A proper integration of f(t) over the interval 0 < t < 1 would give you the surface under the graph of f(t) over that interval.
The rectangle rule integration approximates that surface with a rectangle where the breadth is the delta in time and the length is the new value of f(t), so in the interval 0 < t < 1 , it will yield 20 * 1 = 20, and in the next interval 1
Now if you were to plot these points and draw a line through them you'll see that it is actually triangular, with a surface of 30 (units), and therefore the Euler integration is inadequate.
To get a more accurate estimation of the surface (integral) you can take smaller intervals of t, evaluating at for example f(0), f(0.5), f(1), f(1.5) and f(2).
If you're still following me, the RK4 method is then simply a way of estimating values of f(t) for t0 < t < t0+dt invented by people smarter than myself for getting accurate estimates of the integral.
(but as others have said, read the Wikipedia article for a more detailed explanation. RK4 is in the category of numerical integration)

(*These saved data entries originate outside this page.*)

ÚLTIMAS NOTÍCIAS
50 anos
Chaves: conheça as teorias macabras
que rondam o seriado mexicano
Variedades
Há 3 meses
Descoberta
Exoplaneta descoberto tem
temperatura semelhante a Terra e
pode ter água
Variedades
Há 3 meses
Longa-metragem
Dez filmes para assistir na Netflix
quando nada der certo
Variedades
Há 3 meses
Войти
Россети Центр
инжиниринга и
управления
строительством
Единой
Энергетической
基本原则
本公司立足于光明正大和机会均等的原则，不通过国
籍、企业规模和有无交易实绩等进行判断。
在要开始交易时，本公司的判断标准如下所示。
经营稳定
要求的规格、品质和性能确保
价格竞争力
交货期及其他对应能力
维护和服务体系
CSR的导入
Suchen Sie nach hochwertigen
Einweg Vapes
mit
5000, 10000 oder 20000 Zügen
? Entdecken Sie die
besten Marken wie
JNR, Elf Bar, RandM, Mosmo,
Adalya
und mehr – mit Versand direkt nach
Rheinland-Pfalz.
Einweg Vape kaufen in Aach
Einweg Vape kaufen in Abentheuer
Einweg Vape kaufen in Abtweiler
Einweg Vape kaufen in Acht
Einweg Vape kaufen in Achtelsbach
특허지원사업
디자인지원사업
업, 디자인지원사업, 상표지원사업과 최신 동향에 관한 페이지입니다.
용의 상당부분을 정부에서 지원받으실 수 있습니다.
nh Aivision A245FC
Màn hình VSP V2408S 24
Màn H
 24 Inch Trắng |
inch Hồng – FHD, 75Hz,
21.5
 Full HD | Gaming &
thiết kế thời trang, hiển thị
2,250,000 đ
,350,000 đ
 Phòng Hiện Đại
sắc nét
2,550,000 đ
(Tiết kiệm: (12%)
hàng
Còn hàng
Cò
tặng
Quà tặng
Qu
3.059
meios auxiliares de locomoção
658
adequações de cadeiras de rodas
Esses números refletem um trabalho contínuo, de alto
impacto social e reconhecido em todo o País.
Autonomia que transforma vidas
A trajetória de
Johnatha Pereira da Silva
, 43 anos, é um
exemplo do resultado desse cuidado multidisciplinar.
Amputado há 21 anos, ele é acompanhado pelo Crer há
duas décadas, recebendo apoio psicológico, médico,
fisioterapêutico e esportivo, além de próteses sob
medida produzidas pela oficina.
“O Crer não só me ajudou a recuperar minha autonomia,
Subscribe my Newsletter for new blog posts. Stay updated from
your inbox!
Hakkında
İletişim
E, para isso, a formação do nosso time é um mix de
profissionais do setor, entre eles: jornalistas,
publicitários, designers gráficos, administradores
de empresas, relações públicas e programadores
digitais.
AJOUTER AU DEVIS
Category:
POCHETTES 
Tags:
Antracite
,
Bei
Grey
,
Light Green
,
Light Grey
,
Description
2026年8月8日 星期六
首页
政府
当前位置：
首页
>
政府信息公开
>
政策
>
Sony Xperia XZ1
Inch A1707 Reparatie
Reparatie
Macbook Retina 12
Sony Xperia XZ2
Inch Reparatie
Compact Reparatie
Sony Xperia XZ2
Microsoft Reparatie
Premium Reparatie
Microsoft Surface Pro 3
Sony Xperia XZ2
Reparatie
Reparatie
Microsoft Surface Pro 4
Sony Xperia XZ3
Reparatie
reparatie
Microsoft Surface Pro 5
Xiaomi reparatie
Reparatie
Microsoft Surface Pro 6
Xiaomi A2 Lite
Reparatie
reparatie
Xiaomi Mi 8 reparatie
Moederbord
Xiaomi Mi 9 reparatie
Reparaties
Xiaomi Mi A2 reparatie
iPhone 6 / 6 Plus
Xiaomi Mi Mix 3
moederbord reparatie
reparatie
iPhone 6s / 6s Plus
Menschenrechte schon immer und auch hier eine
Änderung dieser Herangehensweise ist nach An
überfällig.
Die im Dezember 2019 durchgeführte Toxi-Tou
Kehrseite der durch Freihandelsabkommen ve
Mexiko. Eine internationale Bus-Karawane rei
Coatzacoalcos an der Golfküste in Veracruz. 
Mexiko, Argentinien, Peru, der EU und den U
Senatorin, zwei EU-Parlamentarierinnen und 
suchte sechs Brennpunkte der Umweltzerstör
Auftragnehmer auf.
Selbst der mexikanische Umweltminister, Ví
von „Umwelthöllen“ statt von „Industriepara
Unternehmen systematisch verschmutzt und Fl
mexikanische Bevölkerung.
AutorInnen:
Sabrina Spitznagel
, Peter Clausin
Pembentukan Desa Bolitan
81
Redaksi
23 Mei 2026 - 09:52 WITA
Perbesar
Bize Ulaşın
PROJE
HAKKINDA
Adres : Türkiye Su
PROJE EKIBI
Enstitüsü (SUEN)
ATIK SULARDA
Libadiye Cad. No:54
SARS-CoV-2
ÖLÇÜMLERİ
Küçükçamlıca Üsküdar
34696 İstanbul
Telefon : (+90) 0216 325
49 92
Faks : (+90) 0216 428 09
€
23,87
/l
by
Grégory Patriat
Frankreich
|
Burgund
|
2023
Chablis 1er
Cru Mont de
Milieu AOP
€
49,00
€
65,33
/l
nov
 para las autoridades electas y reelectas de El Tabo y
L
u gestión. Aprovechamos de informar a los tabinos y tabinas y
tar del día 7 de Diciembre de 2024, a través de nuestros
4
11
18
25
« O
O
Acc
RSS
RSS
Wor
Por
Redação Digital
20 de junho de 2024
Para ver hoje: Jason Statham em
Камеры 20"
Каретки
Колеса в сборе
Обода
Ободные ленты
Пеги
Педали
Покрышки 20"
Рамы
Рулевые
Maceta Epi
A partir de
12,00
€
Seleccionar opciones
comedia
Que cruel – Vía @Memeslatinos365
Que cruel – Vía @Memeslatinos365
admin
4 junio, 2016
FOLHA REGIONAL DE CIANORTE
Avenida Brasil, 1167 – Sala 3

RK4 in the simplest sense is making a approximation function that that is based on 4 derivatives and point for each time step: Your initial condition at starting point A, a first approximated slope B based on data point A at your time step/2 and the slope from A, a third approximation C , which has an correction value for the slope at B to reflect the shape changes of your function, and finally a final slope based on the corrected slope at point C.
So basically this method lets you calculate using a starting point, an averaged midpoint which has corrections built into both parts to adjust for the shape, and a doubly corrected endpoint. This makes the effective contribution from each data point 1/6 1/3 1/3 and 1/6, so most of your answer is based on your corrections for the shape of your function.
It turns out that the order of an RK approximation (Euler is considered an RK1) corresponds to how its accuracy scales with smaller time steps.
The relationship between RK1 approximations is linear, so for 10 times the precision you get roughly 10 times better convergence.
For RK4, 10 times the precision yields you about 10^4 times better convergence. So while your calcuation time increases linearly in RK4, it increases your accuracy polynomially.